Dataset excerpts:
============

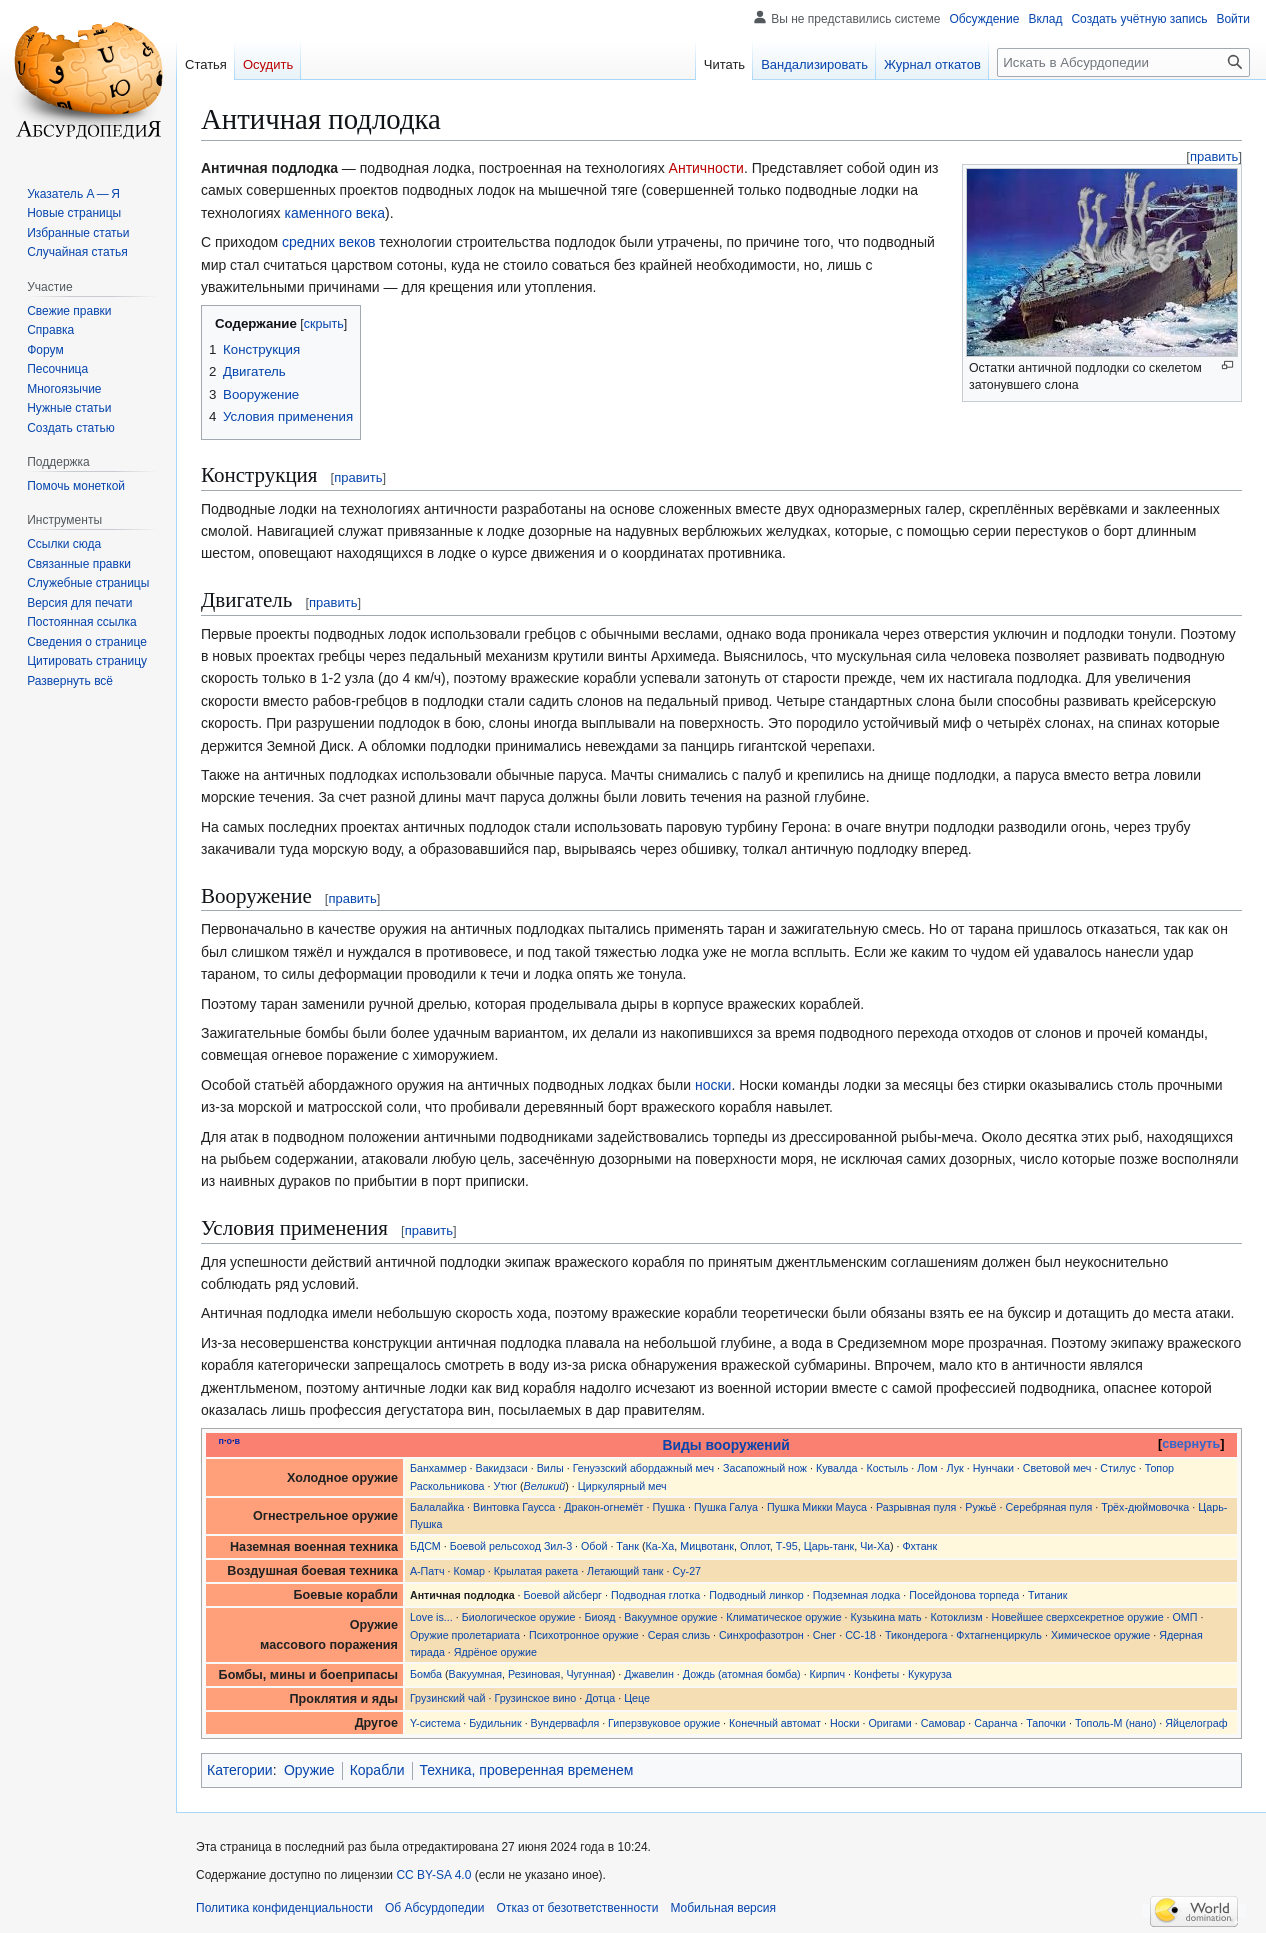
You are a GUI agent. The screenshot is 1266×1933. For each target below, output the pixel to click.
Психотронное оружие (584, 1635)
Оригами (890, 1723)
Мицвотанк (707, 1546)
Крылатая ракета (536, 1571)
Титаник (1047, 1595)
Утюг (505, 1486)
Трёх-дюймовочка (1145, 1507)
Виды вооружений (726, 1445)
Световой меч (1057, 1468)
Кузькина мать (886, 1617)
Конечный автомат (775, 1723)
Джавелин (649, 1674)
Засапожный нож (765, 1468)
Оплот (755, 1546)
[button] (70, 681)
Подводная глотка (655, 1595)
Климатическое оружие (783, 1617)
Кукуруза (930, 1674)
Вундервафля (565, 1723)
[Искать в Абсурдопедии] (1123, 62)
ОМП (1185, 1617)
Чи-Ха (875, 1546)
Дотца (600, 1698)
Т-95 (787, 1546)
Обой (594, 1546)
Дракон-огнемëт (603, 1507)
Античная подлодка (462, 1595)
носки (713, 1085)
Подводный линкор (756, 1595)
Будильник (495, 1723)
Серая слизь (679, 1635)
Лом (927, 1468)
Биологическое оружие (519, 1617)
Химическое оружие (1100, 1635)
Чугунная (588, 1674)
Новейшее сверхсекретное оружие (1077, 1617)
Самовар (943, 1723)
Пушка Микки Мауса (817, 1507)
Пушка (668, 1507)
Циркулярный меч (622, 1486)
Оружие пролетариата (465, 1635)
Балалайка (437, 1507)
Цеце (637, 1698)
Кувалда (837, 1468)
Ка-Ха (659, 1546)
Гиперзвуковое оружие (664, 1723)
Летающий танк (625, 1571)
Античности (706, 168)
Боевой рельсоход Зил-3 (511, 1546)
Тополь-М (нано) (1115, 1723)
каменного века (334, 213)
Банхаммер (438, 1468)
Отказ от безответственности (578, 1908)
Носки (845, 1723)
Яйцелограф (1196, 1723)
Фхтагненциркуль (999, 1635)
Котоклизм (957, 1617)
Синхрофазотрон (761, 1635)
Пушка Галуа (726, 1507)
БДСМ (425, 1546)
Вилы (550, 1468)
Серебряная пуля (1049, 1507)
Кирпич (828, 1674)
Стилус (1117, 1468)
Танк (627, 1546)
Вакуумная (476, 1674)
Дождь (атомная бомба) (742, 1674)
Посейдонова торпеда (964, 1595)
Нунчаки (993, 1468)
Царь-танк (829, 1546)
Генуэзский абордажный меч (643, 1468)
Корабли (377, 1770)
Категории (240, 1770)
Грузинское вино (535, 1698)
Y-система (435, 1723)
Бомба (426, 1674)
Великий (545, 1486)
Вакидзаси (502, 1468)
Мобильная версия (723, 1908)
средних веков (328, 242)
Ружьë (980, 1507)
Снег (825, 1635)
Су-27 (686, 1571)
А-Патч (427, 1571)
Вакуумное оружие (670, 1617)
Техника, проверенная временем (527, 1770)
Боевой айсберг (563, 1595)
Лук (955, 1468)
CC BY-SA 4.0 (433, 1875)
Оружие (309, 1770)
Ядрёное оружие (495, 1652)
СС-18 (860, 1635)
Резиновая (534, 1674)
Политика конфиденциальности (284, 1908)
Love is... (431, 1617)
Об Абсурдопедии (435, 1908)
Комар (468, 1571)
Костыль (887, 1468)
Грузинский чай (448, 1698)
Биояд (599, 1617)
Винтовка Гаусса (514, 1507)
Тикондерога (916, 1635)
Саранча (995, 1723)
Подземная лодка (857, 1595)
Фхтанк (919, 1546)
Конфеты (876, 1674)
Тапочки (1046, 1723)
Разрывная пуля (916, 1507)
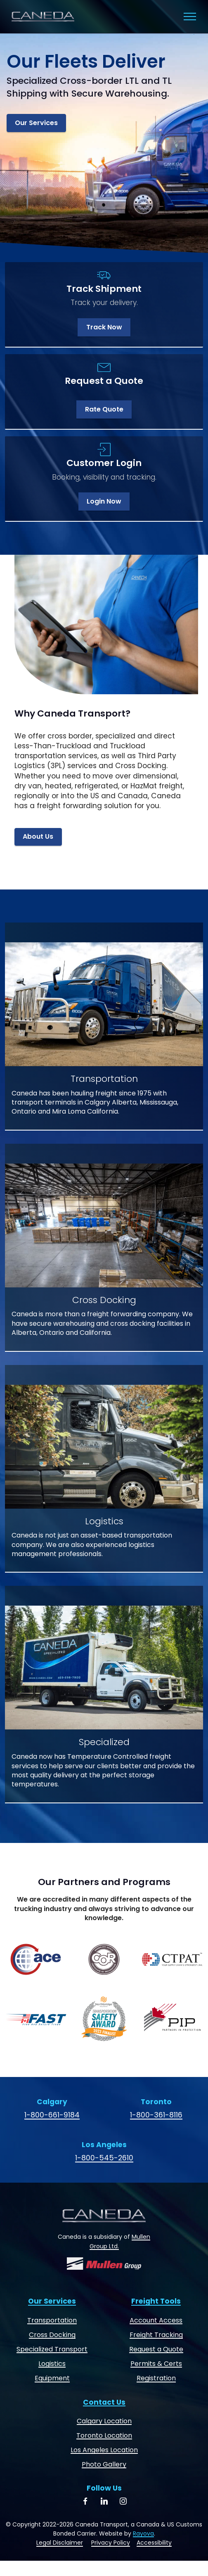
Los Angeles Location (104, 2450)
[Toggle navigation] (190, 16)
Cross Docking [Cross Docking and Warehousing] (52, 2334)
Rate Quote (104, 409)
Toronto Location (104, 2435)
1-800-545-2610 (104, 2158)
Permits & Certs (156, 2363)
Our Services (36, 123)
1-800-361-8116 (156, 2115)
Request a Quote (156, 2349)
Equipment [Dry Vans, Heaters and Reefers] (52, 2378)
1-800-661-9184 (52, 2115)
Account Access (156, 2320)
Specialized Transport (52, 2349)
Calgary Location (104, 2421)
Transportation (52, 2320)
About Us (38, 836)
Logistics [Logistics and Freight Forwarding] (52, 2363)
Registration (156, 2378)
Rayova (143, 2533)
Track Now (104, 327)
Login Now (104, 501)
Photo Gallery (104, 2464)
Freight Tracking (156, 2334)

============

Your assignment:
Your answer should consist of the lines above that hold the word "Location".

Task response:
Los Angeles Location (104, 2450)
Toronto Location (104, 2435)
Calgary Location (104, 2421)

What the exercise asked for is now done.